Diferentemente dos acima citados, uma tremenda acusação de hipocrisia emerge dos corações e mentes de milhões de latino-americanos: por que o bispo Dom Romero, assassinado pelo mais cruel reacionarismo da Central América em 1980, até hoje não obteve a mesma consideração da burocracia vaticana, cujo processo foi encaminhado a Roma em 1997, após um início dotado de múltiplas dificuldades. Dom Romero foi atingido mortalmente por balas sectárias da mesma maneira que assassinaram Thomas Becket, arcebispo de Canterbury, 750 anos antes.
A hipocrisia com Dom Romero está desmascarada: certos bispos e determinados cardeais buscam continuadamente marginalizá-lo, impedindo de vir a tona as múltiplas tragédias que ensanguetavam a região no período do seu pastoreio. E os defensores dos oprimidos abençoados por Dom Romero era chamados de comunistas. Aliás, como aconteceu com Dom Hélder Câmara, sempre amada metropolitano de Olinda e Recife.
Além de Dom Romero, o atual papa Bento XVI muito bem se recorda do bispo Dom Pedro Casaldáliga, cuja diocese é a maior do mundo, no Brasil, em Xingó. E como Chefe de Estado, Joseph Ratzinger já deve ter ouvido falar em H.L. Mencken, um famoso jornalista norte-american, “cuja desonestidade, hipocrisia e mediocridade ele vergastava com uma audácia do tamanho da sua autoridade”. E que proclamava que “os deveres diários de um profissional de Deus não têm nada a ver com religião”.
Observando o olhar de Bento XVI, a carecer de calor comunicativo, relembro as perseguições por ele acionadas para condenar Leonardo Boff, Jon Sobrino, Ernesto Cardenal e Miguel D’Escoto. E todo brasileiro cristão consciente ainda guarda na memória a famigerada notificação da Congregação para a Defesa da Fé, antigo Santo Ofício, datada de 20 de março de 1985, assinada pelo atual papa Bento XVI, afirmando que o livro do Leonardo Boff, Igreja: carisma e poder, “continha opções que colocavam em perigo a real doutrina da fé”. E o condenava a um ano de silêncio. Logo depois, para felicidade geral dos seus admiradores, Leonardo Boff largaria a batina.

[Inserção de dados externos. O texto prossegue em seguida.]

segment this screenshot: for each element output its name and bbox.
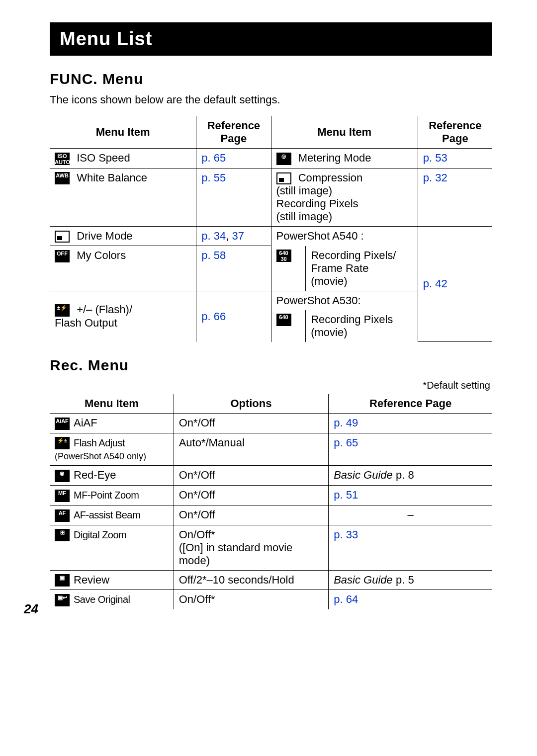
page-title-bar: Menu List (50, 22, 492, 56)
ref-page: – (329, 505, 492, 525)
menu-item-drive-mode: Drive Mode (50, 226, 196, 246)
ref-page[interactable]: p. 58 (196, 246, 271, 291)
options-cell: On*/Off (174, 505, 329, 525)
ref-page: Basic Guide p. 8 (329, 466, 492, 486)
options-cell: On/Off*([On] in standard moviemode) (174, 525, 329, 570)
ref-page[interactable]: p. 32 (418, 168, 492, 226)
col-reference-page: Reference Page (418, 116, 492, 149)
digital-zoom-icon: ⊞ (55, 529, 70, 541)
menu-item-label: Drive Mode (77, 230, 132, 242)
ref-page[interactable]: p. 42 (418, 226, 492, 341)
menu-item-label: ISO Speed (77, 152, 130, 164)
menu-item-label: Metering Mode (298, 152, 371, 164)
flash-comp-icon: ±⚡ (55, 304, 70, 317)
ref-page[interactable]: p. 49 (329, 414, 492, 433)
iso-auto-icon: ISO AUTO (55, 153, 70, 165)
menu-item-label: Review (74, 574, 109, 586)
options-cell: On*/Off (174, 486, 329, 505)
model-note: (PowerShot A540 only) (55, 451, 146, 461)
table-row: MFMF-Point Zoom On*/Off p. 51 (50, 486, 492, 505)
options-cell: Auto*/Manual (174, 433, 329, 466)
table-row: AFAF-assist Beam On*/Off – (50, 505, 492, 525)
menu-item-label: My Colors (77, 249, 126, 261)
ref-page: Basic Guide p. 5 (329, 570, 492, 590)
drive-mode-icon (55, 231, 70, 243)
options-cell: On/Off* (174, 590, 329, 609)
menu-item-white-balance: AWB White Balance (50, 168, 196, 226)
col-menu-item: Menu Item (50, 116, 196, 149)
ref-page[interactable]: p. 55 (196, 168, 271, 226)
menu-item-flash-output: ±⚡ +/– (Flash)/Flash Output (50, 291, 196, 342)
page-number: 24 (24, 601, 38, 617)
movie-640-30-icon: 640 30 (276, 250, 291, 262)
table-row: ⚡±Flash Adjust(PowerShot A540 only) Auto… (50, 433, 492, 466)
col-options: Options (174, 394, 329, 414)
menu-item-label: AF-assist Beam (74, 509, 140, 520)
options-cell: On*/Off (174, 466, 329, 486)
mf-point-zoom-icon: MF (55, 490, 70, 502)
flash-adjust-icon: ⚡± (55, 437, 70, 449)
func-menu-heading: FUNC. Menu (50, 71, 492, 87)
ref-page[interactable]: p. 65 (196, 149, 271, 168)
movie-640-icon: 640 (276, 314, 291, 326)
menu-item-iso-speed: ISO AUTO ISO Speed (50, 149, 196, 168)
func-menu-desc: The icons shown below are the default se… (50, 93, 492, 106)
options-cell: On*/Off (174, 414, 329, 433)
awb-icon: AWB (55, 172, 70, 184)
powershot-a540-label: PowerShot A540 : (271, 226, 418, 246)
aiaf-icon: AiAF (55, 418, 70, 430)
func-menu-table: Menu Item Reference Page Menu Item Refer… (50, 116, 492, 342)
review-icon: ▣ (55, 574, 70, 587)
menu-item-rec-pixels-movie: Recording Pixels/Frame Rate(movie) (306, 246, 418, 291)
af-assist-icon: AF (55, 509, 70, 522)
ref-page[interactable]: p. 66 (196, 291, 271, 342)
menu-item-label: Save Original (74, 594, 130, 605)
ref-page[interactable]: p. 33 (329, 525, 492, 570)
compression-icon (276, 172, 291, 184)
col-menu-item: Menu Item (50, 394, 174, 414)
options-cell: Off/2*–10 seconds/Hold (174, 570, 329, 590)
menu-item-label: White Balance (77, 171, 147, 184)
rec-menu-table: Menu Item Options Reference Page AiAFAiA… (50, 394, 492, 609)
menu-item-label: AiAF (74, 417, 97, 429)
menu-item-my-colors: OFF My Colors (50, 246, 196, 291)
default-setting-note: *Default setting (50, 380, 490, 391)
menu-item-metering-mode: ◎ Metering Mode (271, 149, 418, 168)
menu-item-label: MF-Point Zoom (74, 490, 139, 501)
ref-page[interactable]: p. 34, 37 (196, 226, 271, 246)
menu-item-label: Flash Adjust (74, 437, 125, 448)
metering-icon: ◎ (276, 153, 291, 165)
powershot-a530-label: PowerShot A530: (271, 291, 418, 310)
menu-item-label: Digital Zoom (74, 529, 126, 540)
table-row: ▣↩Save Original On/Off* p. 64 (50, 590, 492, 609)
col-menu-item: Menu Item (271, 116, 418, 149)
col-reference-page: Reference Page (196, 116, 271, 149)
red-eye-icon: ◉ (55, 470, 70, 482)
menu-item-label: Red-Eye (74, 469, 116, 481)
menu-item-rec-pixels-movie-a530: Recording Pixels(movie) (306, 310, 418, 342)
table-row: ▣Review Off/2*–10 seconds/Hold Basic Gui… (50, 570, 492, 590)
my-colors-icon: OFF (55, 250, 70, 262)
col-reference-page: Reference Page (329, 394, 492, 414)
table-row: ⊞Digital Zoom On/Off*([On] in standard m… (50, 525, 492, 570)
ref-page[interactable]: p. 51 (329, 486, 492, 505)
rec-menu-heading: Rec. Menu (50, 357, 492, 374)
table-row: AiAFAiAF On*/Off p. 49 (50, 414, 492, 433)
save-original-icon: ▣↩ (55, 594, 70, 606)
menu-item-compression-pixels: Compression(still image)Recording Pixels… (271, 168, 418, 226)
ref-page[interactable]: p. 65 (329, 433, 492, 466)
ref-page[interactable]: p. 64 (329, 590, 492, 609)
table-row: ◉Red-Eye On*/Off Basic Guide p. 8 (50, 466, 492, 486)
ref-page[interactable]: p. 53 (418, 149, 492, 168)
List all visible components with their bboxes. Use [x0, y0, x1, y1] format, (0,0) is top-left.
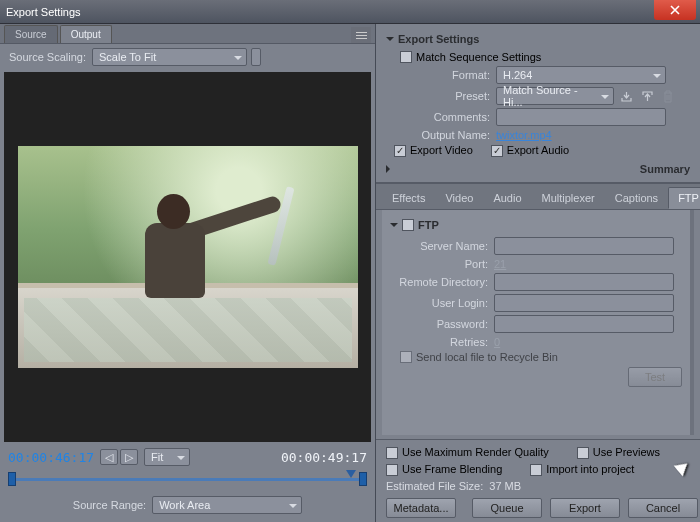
retries-value[interactable]: 0 [494, 336, 500, 348]
server-name-label: Server Name: [384, 240, 494, 252]
port-value[interactable]: 21 [494, 258, 506, 270]
panel-menu-button[interactable] [351, 27, 371, 43]
playhead-icon[interactable] [346, 470, 356, 486]
ftp-panel: FTP Server Name: Port:21 Remote Director… [382, 210, 694, 435]
frame-blend-label: Use Frame Blending [402, 463, 502, 475]
import-preset-icon[interactable] [638, 88, 656, 104]
menu-icon [356, 35, 367, 36]
ftp-enable-checkbox[interactable] [402, 219, 414, 231]
in-point-handle[interactable] [8, 472, 16, 486]
max-quality-checkbox[interactable] [386, 447, 398, 459]
source-scaling-dropdown[interactable]: Scale To Fit [92, 48, 247, 66]
remote-dir-label: Remote Directory: [384, 276, 494, 288]
source-range-label: Source Range: [73, 499, 152, 511]
settings-tabs: Effects Video Audio Multiplexer Captions… [376, 183, 700, 210]
queue-button[interactable]: Queue [472, 498, 542, 518]
transport-row: 00:00:46:17 ◁ ▷ Fit 00:00:49:17 [0, 444, 375, 468]
disclosure-down-icon [386, 37, 394, 45]
match-sequence-label: Match Sequence Settings [416, 51, 541, 63]
port-label: Port: [384, 258, 494, 270]
crop-field[interactable] [251, 48, 261, 66]
tab-video[interactable]: Video [435, 187, 483, 209]
close-button[interactable] [654, 0, 696, 20]
recycle-checkbox [400, 351, 412, 363]
recycle-label: Send local file to Recycle Bin [416, 351, 558, 363]
password-label: Password: [384, 318, 494, 330]
export-video-label: Export Video [410, 144, 473, 156]
frame-blend-checkbox[interactable] [386, 464, 398, 476]
right-panel: Export Settings Match Sequence Settings … [376, 24, 700, 522]
cursor-icon [676, 458, 692, 478]
metadata-button[interactable]: Metadata... [386, 498, 456, 518]
export-settings-header[interactable]: Export Settings [386, 30, 690, 48]
zoom-fit-dropdown[interactable]: Fit [144, 448, 190, 466]
format-dropdown[interactable]: H.264 [496, 66, 666, 84]
export-audio-checkbox[interactable] [491, 145, 503, 157]
timeline[interactable] [8, 470, 367, 488]
scrollbar[interactable] [690, 210, 694, 435]
source-range-dropdown[interactable]: Work Area [152, 496, 302, 514]
left-panel: Source Output Source Scaling: Scale To F… [0, 24, 376, 522]
title-bar: Export Settings [0, 0, 700, 24]
summary-header[interactable]: Summary [386, 160, 690, 178]
est-size-label: Estimated File Size: [386, 480, 483, 492]
max-quality-label: Use Maximum Render Quality [402, 446, 549, 458]
server-name-input[interactable] [494, 237, 674, 255]
preset-label: Preset: [386, 90, 496, 102]
comments-label: Comments: [386, 111, 496, 123]
est-size-value: 37 MB [489, 480, 521, 492]
out-point-handle[interactable] [359, 472, 367, 486]
comments-input[interactable] [496, 108, 666, 126]
user-login-input[interactable] [494, 294, 674, 312]
use-previews-label: Use Previews [593, 446, 660, 458]
output-name-link[interactable]: twixtor.mp4 [496, 129, 552, 141]
tab-source[interactable]: Source [4, 25, 58, 43]
preset-dropdown[interactable]: Match Source - Hi... [496, 87, 614, 105]
source-scaling-label: Source Scaling: [6, 51, 92, 63]
use-previews-checkbox[interactable] [577, 447, 589, 459]
close-icon [670, 5, 680, 15]
test-button[interactable]: Test [628, 367, 682, 387]
out-timecode: 00:00:49:17 [281, 450, 367, 465]
preview-image [18, 146, 358, 368]
ftp-header[interactable]: FTP [384, 216, 692, 234]
tab-ftp[interactable]: FTP [668, 187, 700, 209]
left-tabs: Source Output [0, 24, 375, 44]
disclosure-down-icon [390, 223, 398, 231]
tab-effects[interactable]: Effects [382, 187, 435, 209]
timeline-track [8, 478, 367, 481]
remote-dir-input[interactable] [494, 273, 674, 291]
format-label: Format: [386, 69, 496, 81]
match-sequence-checkbox[interactable] [400, 51, 412, 63]
output-name-label: Output Name: [386, 129, 496, 141]
next-frame-button[interactable]: ▷ [120, 449, 138, 465]
prev-frame-button[interactable]: ◁ [100, 449, 118, 465]
tab-captions[interactable]: Captions [605, 187, 668, 209]
delete-preset-icon[interactable] [659, 88, 677, 104]
in-timecode[interactable]: 00:00:46:17 [8, 450, 94, 465]
user-login-label: User Login: [384, 297, 494, 309]
cancel-button[interactable]: Cancel [628, 498, 698, 518]
export-video-checkbox[interactable] [394, 145, 406, 157]
tab-multiplexer[interactable]: Multiplexer [532, 187, 605, 209]
preview-area[interactable] [4, 72, 371, 442]
retries-label: Retries: [384, 336, 494, 348]
import-project-label: Import into project [546, 463, 634, 475]
window-title: Export Settings [6, 6, 81, 18]
bottom-options: Use Maximum Render Quality Use Previews … [376, 439, 700, 522]
export-button[interactable]: Export [550, 498, 620, 518]
save-preset-icon[interactable] [617, 88, 635, 104]
tab-output[interactable]: Output [60, 25, 112, 43]
password-input[interactable] [494, 315, 674, 333]
disclosure-right-icon [386, 165, 636, 173]
import-project-checkbox[interactable] [530, 464, 542, 476]
tab-audio[interactable]: Audio [483, 187, 531, 209]
export-audio-label: Export Audio [507, 144, 569, 156]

O Vaticano parece ter uma estima toda especial para patifes e salafrários nazistas e fascistas. Existem documentos, tanto na Alemanha quanto nos Estados Unidos que parecem demonstrar as transferências de fundos nazistas do Reichsbank para o IOR – Instituto de Obras Religiosas, cujo único acionista é o Sumo Pontífice. Em 1945, o ditador Ante Pavelic fugiu, junto com seu gabinete e quinhentos religiosos católicos, encontrando refúgio no Vaticano, juntamente com muito ouro, um volume incalculável de joias e os títulos roubados das suas vítimas. A Santa Sé ajudou-o a fugir para a Argentina, vestido de padre e munido de passaporte especial. Como também auxiliou na fuga a aristocracia nazista do crime, dentre os quais Mengele, Walter Raufc, Adolfo Eichmann, Erick Priebke e Franz Stangl.
A vinculação do Vaticano com a Opus Dei é reconhecida mundialmente. Basta ler o livro Do lado de dentro: uma vida na Opus Dei, de Maria Carmen del Tapi, secretária particular de Josemaria Escrivá de Balaguer durante seis anos, opositora ferrenha da sua canonização. Que muito bem retrata as falcatruas do hoje “mui santo”.
PS. Solidarizar-se com as vítimas da área serrana do Rio de Janeiro é louvável. Mas relegar a terceiros planos a ajuda aos desabrigados de pouca renda da Mata-Sul de Pernambuco, deixando-os ao Deus-dará não é falta de amor regional, além de uma gigantesca hipocrisia? Sepulcros caiados ...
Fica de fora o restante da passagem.